Es decir, precarizar. La única forma de alinear incentivos con el interés
general es republicanizar el núcleo del servicio, garantizando plantillas,
formación, carrera profesional y salarios dignos como elemento no negociable de
la política de prevención.
La coartada
climática.
El cambio
climático es real y sus efectos —olas de calor, sequías prolongadas, eventos
extremos— agravan el riesgo de incendios.
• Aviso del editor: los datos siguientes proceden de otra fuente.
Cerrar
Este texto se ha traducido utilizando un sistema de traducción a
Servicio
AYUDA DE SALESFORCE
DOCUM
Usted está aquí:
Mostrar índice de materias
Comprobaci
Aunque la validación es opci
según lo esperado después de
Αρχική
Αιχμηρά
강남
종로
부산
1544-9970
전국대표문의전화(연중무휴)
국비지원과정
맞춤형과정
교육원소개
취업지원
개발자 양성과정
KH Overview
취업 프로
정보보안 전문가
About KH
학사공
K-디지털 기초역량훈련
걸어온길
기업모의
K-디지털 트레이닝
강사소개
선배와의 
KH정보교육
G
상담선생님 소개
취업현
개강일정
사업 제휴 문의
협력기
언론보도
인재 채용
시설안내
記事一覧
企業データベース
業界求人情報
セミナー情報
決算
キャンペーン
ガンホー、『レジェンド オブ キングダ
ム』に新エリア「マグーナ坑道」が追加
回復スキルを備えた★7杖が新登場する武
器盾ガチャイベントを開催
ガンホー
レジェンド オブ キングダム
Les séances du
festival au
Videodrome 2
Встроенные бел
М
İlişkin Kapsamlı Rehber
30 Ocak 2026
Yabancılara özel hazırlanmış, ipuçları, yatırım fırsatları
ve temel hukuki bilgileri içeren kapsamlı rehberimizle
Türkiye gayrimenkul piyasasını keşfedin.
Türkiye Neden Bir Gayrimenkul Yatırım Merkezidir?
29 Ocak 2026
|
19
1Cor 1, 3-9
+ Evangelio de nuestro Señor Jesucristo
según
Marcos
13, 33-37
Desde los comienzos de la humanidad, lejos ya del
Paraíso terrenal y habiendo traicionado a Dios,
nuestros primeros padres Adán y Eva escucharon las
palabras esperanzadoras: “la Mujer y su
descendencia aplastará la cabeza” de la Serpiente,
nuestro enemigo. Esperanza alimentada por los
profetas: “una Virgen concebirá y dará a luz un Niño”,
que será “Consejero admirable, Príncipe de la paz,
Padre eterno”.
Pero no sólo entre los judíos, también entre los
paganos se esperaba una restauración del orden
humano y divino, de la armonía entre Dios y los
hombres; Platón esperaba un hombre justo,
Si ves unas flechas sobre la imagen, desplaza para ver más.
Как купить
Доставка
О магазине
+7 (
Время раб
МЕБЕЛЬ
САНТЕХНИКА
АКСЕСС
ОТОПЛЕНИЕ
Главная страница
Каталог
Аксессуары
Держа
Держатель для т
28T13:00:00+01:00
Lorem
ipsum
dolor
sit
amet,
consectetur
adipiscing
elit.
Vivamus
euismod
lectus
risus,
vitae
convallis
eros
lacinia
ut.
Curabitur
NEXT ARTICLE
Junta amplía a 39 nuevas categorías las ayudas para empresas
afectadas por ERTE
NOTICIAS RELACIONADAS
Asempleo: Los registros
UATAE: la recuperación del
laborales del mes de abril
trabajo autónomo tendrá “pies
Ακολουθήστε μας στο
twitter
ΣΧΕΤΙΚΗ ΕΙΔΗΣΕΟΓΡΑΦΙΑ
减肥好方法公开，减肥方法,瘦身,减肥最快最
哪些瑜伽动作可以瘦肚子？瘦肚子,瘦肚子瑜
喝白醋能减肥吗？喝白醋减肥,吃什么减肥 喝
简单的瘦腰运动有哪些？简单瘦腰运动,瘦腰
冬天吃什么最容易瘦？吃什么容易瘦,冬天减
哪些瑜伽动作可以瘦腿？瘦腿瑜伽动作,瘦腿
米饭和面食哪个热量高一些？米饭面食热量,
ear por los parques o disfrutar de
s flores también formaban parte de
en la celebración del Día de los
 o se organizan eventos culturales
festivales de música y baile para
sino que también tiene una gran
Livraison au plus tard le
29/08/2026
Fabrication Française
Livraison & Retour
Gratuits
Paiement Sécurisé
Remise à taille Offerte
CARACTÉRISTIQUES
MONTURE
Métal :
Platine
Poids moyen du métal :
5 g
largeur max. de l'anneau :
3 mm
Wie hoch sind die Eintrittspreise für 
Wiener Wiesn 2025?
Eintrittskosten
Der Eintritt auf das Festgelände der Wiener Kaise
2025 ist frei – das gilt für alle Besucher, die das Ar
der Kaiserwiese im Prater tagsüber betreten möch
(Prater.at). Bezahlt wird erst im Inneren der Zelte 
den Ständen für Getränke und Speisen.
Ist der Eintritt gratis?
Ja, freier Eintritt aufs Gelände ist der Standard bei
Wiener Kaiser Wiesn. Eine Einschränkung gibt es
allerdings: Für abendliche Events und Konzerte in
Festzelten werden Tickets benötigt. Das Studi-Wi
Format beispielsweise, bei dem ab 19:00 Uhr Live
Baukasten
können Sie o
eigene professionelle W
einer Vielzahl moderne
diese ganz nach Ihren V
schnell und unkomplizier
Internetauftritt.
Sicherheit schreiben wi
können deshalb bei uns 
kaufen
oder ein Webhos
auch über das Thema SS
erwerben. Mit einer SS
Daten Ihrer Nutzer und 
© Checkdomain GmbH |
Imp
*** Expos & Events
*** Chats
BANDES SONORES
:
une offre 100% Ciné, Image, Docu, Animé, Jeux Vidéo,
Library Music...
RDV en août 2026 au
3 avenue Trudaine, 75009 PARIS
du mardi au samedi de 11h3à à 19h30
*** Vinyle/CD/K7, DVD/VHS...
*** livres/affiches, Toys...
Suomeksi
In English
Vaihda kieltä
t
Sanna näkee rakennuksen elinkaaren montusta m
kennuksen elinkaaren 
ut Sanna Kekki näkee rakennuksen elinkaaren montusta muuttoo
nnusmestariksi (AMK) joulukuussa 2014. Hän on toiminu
Negarlo sería tan irresponsable como
culparlo de todo. Aquí radica la trampa discursiva del servilismo
gubernamental: convertir una causa agravante en explicación total. Al hacerlo,
el Gobierno desdibuja responsabilidades concretas: la no aplicación de planes
de prevención por parte de las CCAA, los recortes en personal, la privatización
mal supervisada, las puertas giratorias que vinculan regulación y negocio, y,
sobre todo, la ausencia de una estrategia territorial que integre energía,
agricultura, forestal y vivienda. España no está condenada a arder. Arde porque
hemos industrializado la extinción y tercerizado la prevención; porque hemos
convertido la Ley en una vía rápida hacia la recalificación; porque confundimos
Europa con obediencia, transición ecológica con colonización energética, y
seguridad con tanques y fragatas mientras los montes se convierten en mechas
perfectas. La devastación que vivimos no es un capricho del clima ni una suma
de descuidos; es consecuencia de una acción política. Se expresa en el diseño
de contratos, en la priorización presupuestaria, en el modo en que se legisla y
reglamenta. La negligencia criminal no es un exabrupto retórico: es la lógica
que, sabiendo cómo evitar el desastre, persiste en alimentarlo porque ciertos
actores ganan con ello.
Nota: 1 La EBITDA ( Earnings Before Interest, Taxes,) es un indicador
financiero de rentabilidad operativa.